Sunday, June 29, 2014

I'm a believer in row cover

My friend and educator Megan Cain will tell you at every chance she can about the wonders of "remay" or row cover. I've been using it for years too, but saw visible proof this spring.

When I put row cover over my beets and radish seeds this spring I ran short on one bed. "Oh well," I thought to myself, "I'll see the difference between using it and not using it."

Row cover helps maintain moisture, protect seeds, soil and fragile seedlings from the rain, protects seeds from foraging birds and keeps insects off. You really can't go wrong. Only one problem is you have to remove it to weed underneath!

Row cover on right, covering beet and radish seeds

 Row cover removed, look at the size difference and the higher germination on the left!

Friday, June 27, 2014

First produce of the season

My friend Jason R. recently posted a wonderful photo of a bunch of spring produce he harvested from his garden. He captioned it something like "I'm my own green grocer."

With the chicken coop project in full swing this spring, I planted a radish, beet and parsnip seeds and then kinda forgot about them. So after seeing Jason's post, I went to check and found lovely radishes in the garden. THIS is why I do what I do.

Poultry word of the day
Chicken feed: insignificant amount of money.

Tuesday, June 24, 2014

Forage from your own front yard

Foraging in both urban and rural settings has been, and seems to be again, a popular way to find food "from the wild." I haven't practiced this much (yet), but what I do do is find and eat unlikely food from my own front yard. I have two examples for you today. But first, the poultry word of the day.
Chicken or hen scratch: unreadable or ugly handwriting.

Garlic scapes

Here are the scapes still on the plant.
Garlic scapes are that curly "whip" that grows up the stem of hardneck garlic. Softneck garlic does not have this whip, and I recently learned that most commercial garlic found in the grocery store is softneck precisely because growers don't have to deal with the scape.

"Deal with?" you ask. If the scape is not removed, the plant will put lots of energy into developing a seed pod at the end, thus leaving less energy for the underground crown which is what we like to eat. Removing the scape not only helps develop a larger crown of garlic, it's also tasty.

This year I harvested at least 90 scapes. We've already started chopping them into salads and sauteing with asparagus. If I get time, I want to try to pickle a jar of them. If you haven't snapped yours off yet, it's time to get them, and then eat them!

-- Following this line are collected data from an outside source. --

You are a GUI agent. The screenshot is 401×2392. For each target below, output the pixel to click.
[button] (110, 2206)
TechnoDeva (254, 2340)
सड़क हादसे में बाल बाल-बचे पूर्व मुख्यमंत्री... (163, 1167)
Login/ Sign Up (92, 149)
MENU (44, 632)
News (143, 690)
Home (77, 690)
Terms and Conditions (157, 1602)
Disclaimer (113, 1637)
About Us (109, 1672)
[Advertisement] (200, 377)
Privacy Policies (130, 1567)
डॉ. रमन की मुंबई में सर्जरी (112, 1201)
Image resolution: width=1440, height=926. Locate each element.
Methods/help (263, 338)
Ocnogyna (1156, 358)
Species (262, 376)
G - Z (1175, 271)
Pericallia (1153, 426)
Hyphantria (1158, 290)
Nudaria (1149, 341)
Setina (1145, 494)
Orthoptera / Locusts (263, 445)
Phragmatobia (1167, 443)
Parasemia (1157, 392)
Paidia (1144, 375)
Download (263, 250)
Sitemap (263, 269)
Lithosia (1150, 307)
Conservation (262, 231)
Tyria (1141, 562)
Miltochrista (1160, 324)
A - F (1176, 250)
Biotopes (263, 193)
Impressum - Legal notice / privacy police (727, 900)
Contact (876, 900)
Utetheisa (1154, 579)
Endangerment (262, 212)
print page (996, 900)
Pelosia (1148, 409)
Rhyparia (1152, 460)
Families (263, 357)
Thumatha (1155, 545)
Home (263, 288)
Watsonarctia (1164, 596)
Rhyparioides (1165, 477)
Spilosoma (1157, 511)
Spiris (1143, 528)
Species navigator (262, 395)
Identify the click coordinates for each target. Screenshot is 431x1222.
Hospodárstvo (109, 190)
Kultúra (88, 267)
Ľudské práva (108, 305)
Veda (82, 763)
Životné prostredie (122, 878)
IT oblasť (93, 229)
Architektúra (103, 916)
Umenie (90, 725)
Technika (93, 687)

This "weed" grows in our orchard, probably came in with the compost or the hay mulch we used last year. But I'm not complaining - we eat this early summer green raw while weeding, and cooked as a side dish. Our favorite way to prepare it is to steam with a bit of oil and vinegar. Think wilted spinach, except free, and very organic ;)

Close up of lambsquarters leaf so you can identify it. The leaf underside has an interesting white powder; it's one sure way to identify this plant in your garden.

Dinner guest

Tonight while eating on our lambsquarters and garlic scapes on our front porch, this little one hopped in and started helping itself to clover. Jay remarked that we've probably created a bunny haven; no dogs and lots of clover. But as long as they don't eat any of the shrubs, they're keeping the clover to a manageable roar.

Saturday, June 14, 2014

Coop and chick photo updat

Here's a quick look at the coop's progress and the chick who are growing so fast!
Chicken word of the day: "Chicken with it's head cut off" - a lot of activity without direction; acting hysterical or brainless (well, I guess you'd be brainless if someone cut your head off)

Jay and Matt installed the roof, which they found rather difficult to get to at some points.

Rooftop selfie while insulating the coop roof.

When we removed old insulation from our house to prepare for an air sealing project last year; I saved the insulation thinking we might need it some day...
We only insulated the coop (on left) to keep them warm in the winter.

Matt securing a metal roof panel on the run.

Jay and Matt installing the last metal panel on the run.
The run on the right is finished, and the chickens moved in on June 8.

The coop (the insulated part where they will stay in the winter and where their nest box will be, still needs doors. The space on the bottom will be storage for food and bedding materials, and will also have doors.

Moving day!


Betsy (brown, in front), Flora (white, in back), Mifflin (black) and Olive.

Flora explores the ramp to the coop. The door at the top is currently boarded up.